## Your instructions
Reproduce each record exactly, but exclude every picture.

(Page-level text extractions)

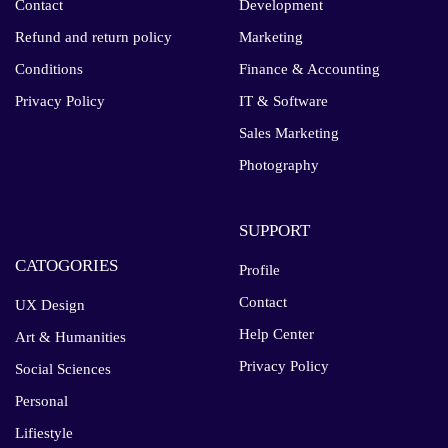
Contact
Development
Refund and return policy
Marketing
Conditions
Finance & Accounting
Privacy Policy
IT & Software
Sales Marketing
Photography
SUPPORT
CATOGORIES
Profile
Contact
UX Design
Help Center
Art & Humanities
Privacy Policy
Social Sciences
Personal
Lifiestyle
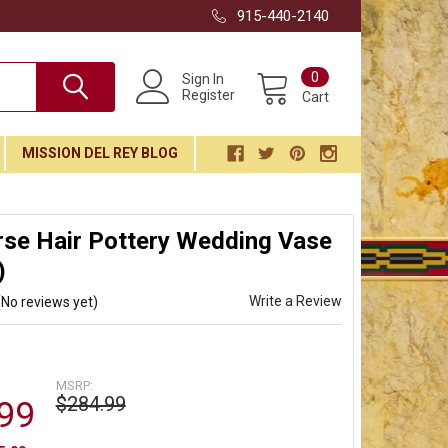
915-440-2140
0
Sign In
Register
Cart
MISSION DEL REY BLOG
rse Hair Pottery Wedding Vase
)
Write a Review
(No reviews yet)
MSRP:
$284.99
99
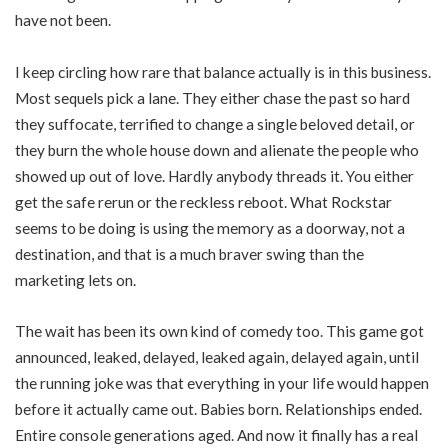
have not been.
I keep circling how rare that balance actually is in this business.
Most sequels pick a lane. They either chase the past so hard
they suffocate, terrified to change a single beloved detail, or
they burn the whole house down and alienate the people who
showed up out of love. Hardly anybody threads it. You either
get the safe rerun or the reckless reboot. What Rockstar
seems to be doing is using the memory as a doorway, not a
destination, and that is a much braver swing than the
marketing lets on.
The wait has been its own kind of comedy too. This game got
announced, leaked, delayed, leaked again, delayed again, until
the running joke was that everything in your life would happen
before it actually came out. Babies born. Relationships ended.
Entire console generations aged. And now it finally has a real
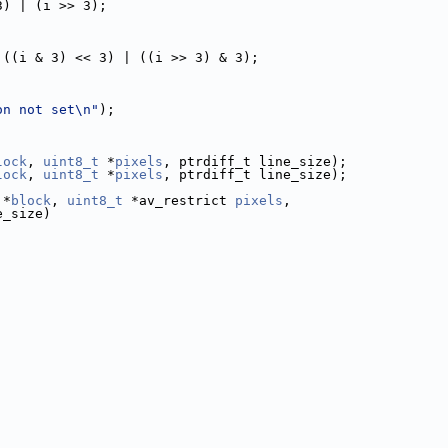
3) | (i >> 3);
 ((i & 3) << 3) | ((i >> 3) & 3);
on not set\n"
);
lock
, 
uint8_t
 *
pixels
, ptrdiff_t line_size);
lock
, 
uint8_t
 *
pixels
, ptrdiff_t line_size);
 *
block
, 
uint8_t
 *av_restrict 
pixels
,
e_size)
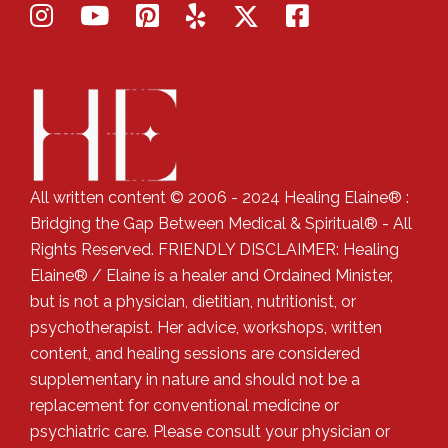
All written content © 2006 - 2024 Healing Elaine® :
Bridging the Gap Between Medical & Spiritual® - All
Rights Reserved. FRIENDLY DISCLAIMER: Healing
Elaine® / Elaine is a healer and Ordained Minister,
but is not a physician, dietitian, nutritionist, or
psychotherapist. Her advice, workshops, written
content, and healing sessions are considered
supplementary in nature and should not be a
replacement for conventional medicine or
psychiatric care. Please consult your physician or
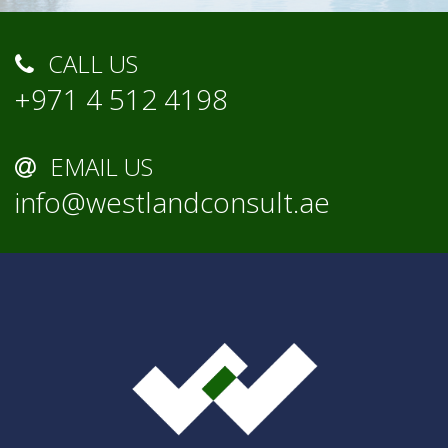
CALL US
+971 4 512 4198
EMAIL US
info@westlandconsult.ae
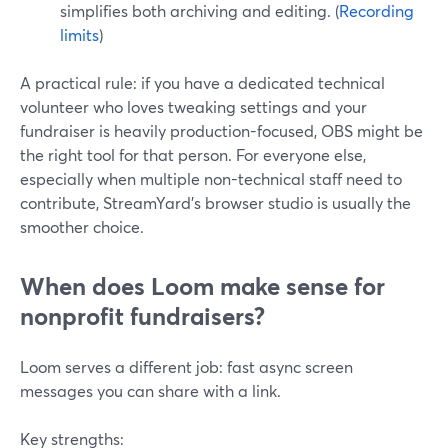
simplifies both archiving and editing. (
Recording
limits
)
A practical rule: if you have a dedicated technical
volunteer who loves tweaking settings and your
fundraiser is heavily production-focused, OBS might be
the right tool for that person. For everyone else,
especially when multiple non-technical staff need to
contribute, StreamYard’s browser studio is usually the
smoother choice.
When does Loom make sense for
nonprofit fundraisers?
Loom serves a different job: fast async screen
messages you can share with a link.
Key strengths:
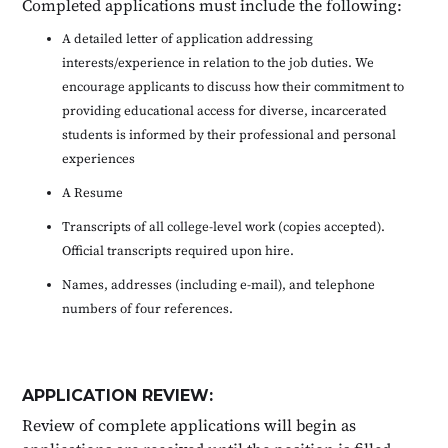
Completed applications must include the following:
A detailed letter of application addressing
interests/experience in relation to the job duties. We
encourage applicants to discuss how their commitment to
providing educational access for diverse, incarcerated
students is informed by their professional and personal
experiences
A Resume
Transcripts of all college-level work (copies accepted).
Official transcripts required upon hire.
Names, addresses (including e-mail), and telephone
numbers of four references.
APPLICATION REVIEW:
Review of complete applications will begin as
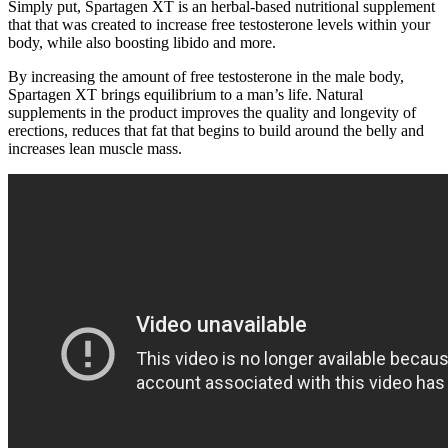
Simply put, Spartagen XT is an herbal-based nutritional supplement
that that was created to increase free testosterone levels within your
body, while also boosting libido and more.
By increasing the amount of free testosterone in the male body,
Spartagen XT brings equilibrium to a man’s life. Natural
supplements in the product improves the quality and longevity of
erections, reduces that fat that begins to build around the belly and
increases lean muscle mass.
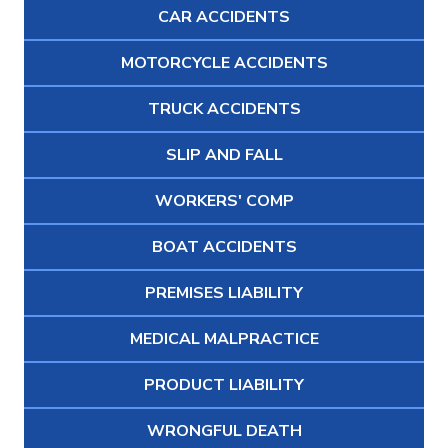
CAR ACCIDENTS
MOTORCYCLE ACCIDENTS
TRUCK ACCIDENTS
SLIP AND FALL
WORKERS' COMP
BOAT ACCIDENTS
PREMISES LIABILITY
MEDICAL MALPRACTICE
PRODUCT LIABILITY
WRONGFUL DEATH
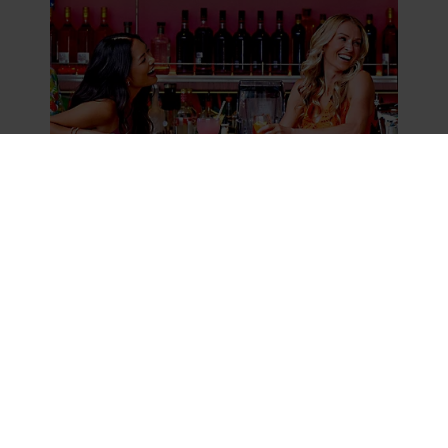
Best Black Friday Vacation Deals For Your
Next Getaway
READ MORE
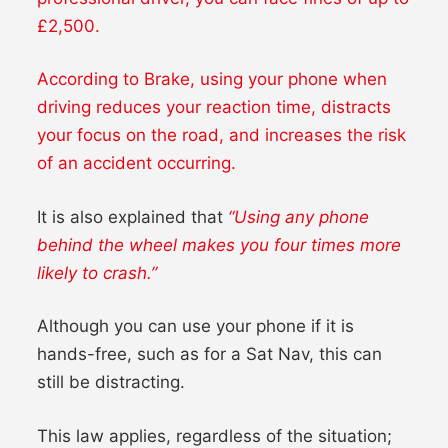
£2,500.
According to Brake, using your phone when
driving reduces your reaction time, distracts
your focus on the road, and increases the risk
of an accident occurring.
It is also explained that
“Using any phone
behind the wheel makes you four times more
likely to crash.”
Although you can use your phone if it is
hands-free, such as for a Sat Nav, this can
still be distracting.
This law applies, regardless of the situation;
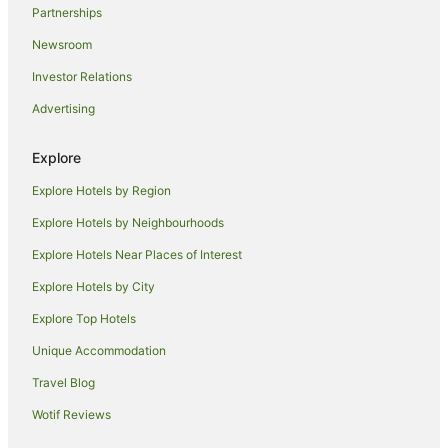
Partnerships
Hotels near Nadi Intl.
Newsroom
Hotels near Wailoaloa Beach
Investor Relations
Hotels near Port Denarau
Advertising
Hotels near Denarau Golf and Racquet Club
Hotels near Namaka Market
Explore
Hotels near Port Denarau Marina
Explore Hotels by Region
Explore Hotels by Neighbourhoods
Explore Hotels Near Places of Interest
Explore Hotels by City
Explore Top Hotels
Unique Accommodation
Travel Blog
Wotif Reviews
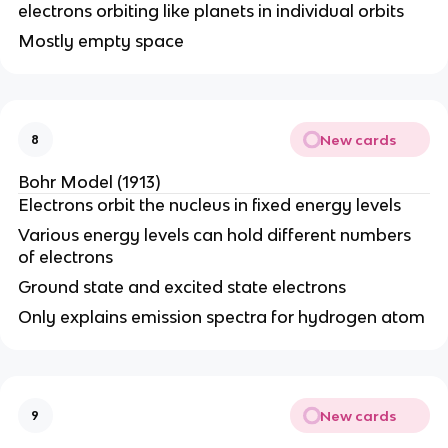
electrons orbiting like planets in individual orbits
Mostly empty space
New cards
8
Bohr Model (1913)
Electrons orbit the nucleus in fixed energy levels
Various energy levels can hold different numbers
of electrons
Ground state and excited state electrons
Only explains emission spectra for hydrogen atom
New cards
9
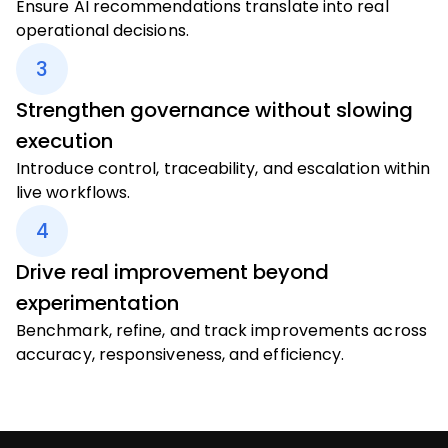
Ensure AI recommendations translate into real
operational decisions.
3
Strengthen governance without slowing
execution
Introduce control, traceability, and escalation within
live workflows.
4
Drive real improvement beyond
experimentation
Benchmark, refine, and track improvements across
accuracy, responsiveness, and efficiency.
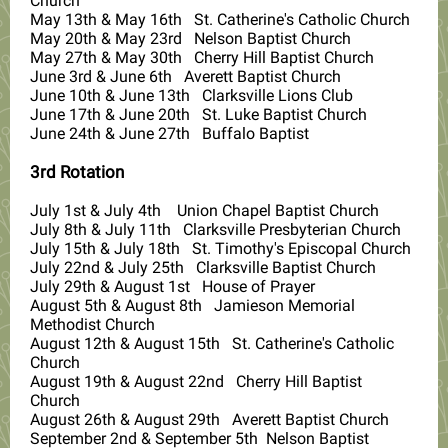
Church
May 13th & May 16th St. Catherine's Catholic Church
May 20th & May 23rd Nelson Baptist Church
May 27th & May 30th Cherry Hill Baptist Church
June 3rd & June 6th Averett Baptist Church
June 10th & June 13th Clarksville Lions Club
June 17th & June 20th St. Luke Baptist Church
June 24th & June 27th Buffalo Baptist
3rd Rotation
July 1st & July 4th Union Chapel Baptist Church
July 8th & July 11th Clarksville Presbyterian Church
July 15th & July 18th St. Timothy's Episcopal Church
July 22nd & July 25th Clarksville Baptist Church
July 29th & August 1st House of Prayer
August 5th & August 8th Jamieson Memorial
Methodist Church
August 12th & August 15th St. Catherine's Catholic
Church
August 19th & August 22nd Cherry Hill Baptist
Church
August 26th & August 29th Averett Baptist Church
September 2nd & September 5th Nelson Baptist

## Exercise answer
Contact
Development
Refund and return policy
Marketing
Conditions
Finance & Accounting
Privacy Policy
IT & Software
Sales Marketing
Photography
SUPPORT
CATOGORIES
Profile
Contact
UX Design
Help Center
Art & Humanities
Privacy Policy
Social Sciences
Personal
Lifiestyle
915-440-2140
0
Sign In
Register
Cart
MISSION DEL REY BLOG
rse Hair Pottery Wedding Vase
)
Write a Review
(No reviews yet)
MSRP:
$284.99
99
have not been.
I keep circling how rare that balance actually is in this business.
Most sequels pick a lane. They either chase the past so hard
they suffocate, terrified to change a single beloved detail, or
they burn the whole house down and alienate the people who
showed up out of love. Hardly anybody threads it. You either
get the safe rerun or the reckless reboot. What Rockstar
seems to be doing is using the memory as a doorway, not a
destination, and that is a much braver swing than the
marketing lets on.
The wait has been its own kind of comedy too. This game got
announced, leaked, delayed, leaked again, delayed again, until
the running joke was that everything in your life would happen
before it actually came out. Babies born. Relationships ended.
Entire console generations aged. And now it finally has a real
3) | (i >> 3);
 ((i & 3) << 3) | ((i >> 3) & 3);
on not set\n"
);
lock
, 
uint8_t
 *
pixels
, ptrdiff_t line_size);
lock
, 
uint8_t
 *
pixels
, ptrdiff_t line_size);
 *
block
, 
uint8_t
 *av_restrict 
pixels
,
e_size)
All written content © 2006 - 2024 Healing Elaine® :
Bridging the Gap Between Medical & Spiritual® - All
Rights Reserved. FRIENDLY DISCLAIMER: Healing
Elaine® / Elaine is a healer and Ordained Minister,
but is not a physician, dietitian, nutritionist, or
psychotherapist. Her advice, workshops, written
content, and healing sessions are considered
supplementary in nature and should not be a
replacement for conventional medicine or
psychiatric care. Please consult your physician or
CALL US
+971 4 512 4198
EMAIL US
info@westlandconsult.ae
simplifies both archiving and editing. (
Recording
limits
)
A practical rule: if you have a dedicated technical
volunteer who loves tweaking settings and your
fundraiser is heavily production-focused, OBS might be
the right tool for that person. For everyone else,
especially when multiple non-technical staff need to
contribute, StreamYard’s browser studio is usually the
smoother choice.
When does Loom make sense for
nonprofit fundraisers?
Loom serves a different job: fast async screen
messages you can share with a link.
Key strengths:
Completed applications must include the following:
A detailed letter of application addressing
interests/experience in relation to the job duties. We
encourage applicants to discuss how their commitment to
providing educational access for diverse, incarcerated
students is informed by their professional and personal
experiences
A Resume
Transcripts of all college-level work (copies accepted).
Official transcripts required upon hire.
Names, addresses (including e-mail), and telephone
numbers of four references.
APPLICATION REVIEW:
Review of complete applications will begin as
Simply put, Spartagen XT is an herbal-based nutritional supplement
that that was created to increase free testosterone levels within your
body, while also boosting libido and more.
By increasing the amount of free testosterone in the male body,
Spartagen XT brings equilibrium to a man’s life. Natural
supplements in the product improves the quality and longevity of
erections, reduces that fat that begins to build around the belly and
increases lean muscle mass.
CAR ACCIDENTS
MOTORCYCLE ACCIDENTS
TRUCK ACCIDENTS
SLIP AND FALL
WORKERS' COMP
BOAT ACCIDENTS
PREMISES LIABILITY
MEDICAL MALPRACTICE
PRODUCT LIABILITY
WRONGFUL DEATH
Best Black Friday Vacation Deals For Your
Next Getaway
READ MORE
£2,500.
According to Brake, using your phone when
driving reduces your reaction time, distracts
your focus on the road, and increases the risk
of an accident occurring.
It is also explained that
“Using any phone
behind the wheel makes you four times more
likely to crash.”
Although you can use your phone if it is
hands-free, such as for a Sat Nav, this can
still be distracting.
This law applies, regardless of the situation;
Partnerships
Hotels near Nadi Intl.
Newsroom
Hotels near Wailoaloa Beach
Investor Relations
Hotels near Port Denarau
Advertising
Hotels near Denarau Golf and Racquet Club
Hotels near Namaka Market
Explore
Hotels near Port Denarau Marina
Explore Hotels by Region
Explore Hotels by Neighbourhoods
Explore Hotels Near Places of Interest
Explore Hotels by City
Explore Top Hotels
Unique Accommodation
Travel Blog
Wotif Reviews
electrons orbiting like planets in individual orbits
Mostly empty space
New cards
8
Bohr Model (1913)
Electrons orbit the nucleus in fixed energy levels
Various energy levels can hold different numbers
of electrons
Ground state and excited state electrons
Only explains emission spectra for hydrogen atom
New cards
9
Ensure AI recommendations translate into real
operational decisions.
3
Strengthen governance without slowing
execution
Introduce control, traceability, and escalation within
live workflows.
4
Drive real improvement beyond
experimentation
Benchmark, refine, and track improvements across
accuracy, responsiveness, and efficiency.
Church
May 13th & May 16th St. Catherine's Catholic Church
May 20th & May 23rd Nelson Baptist Church
May 27th & May 30th Cherry Hill Baptist Church
June 3rd & June 6th Averett Baptist Church
June 10th & June 13th Clarksville Lions Club
June 17th & June 20th St. Luke Baptist Church
June 24th & June 27th Buffalo Baptist
3rd Rotation
July 1st & July 4th Union Chapel Baptist Church
July 8th & July 11th Clarksville Presbyterian Church
July 15th & July 18th St. Timothy's Episcopal Church
July 22nd & July 25th Clarksville Baptist Church
July 29th & August 1st House of Prayer
August 5th & August 8th Jamieson Memorial
Methodist Church
August 12th & August 15th St. Catherine's Catholic
Church
August 19th & August 22nd Cherry Hill Baptist
Church
August 26th & August 29th Averett Baptist Church
September 2nd & September 5th Nelson Baptist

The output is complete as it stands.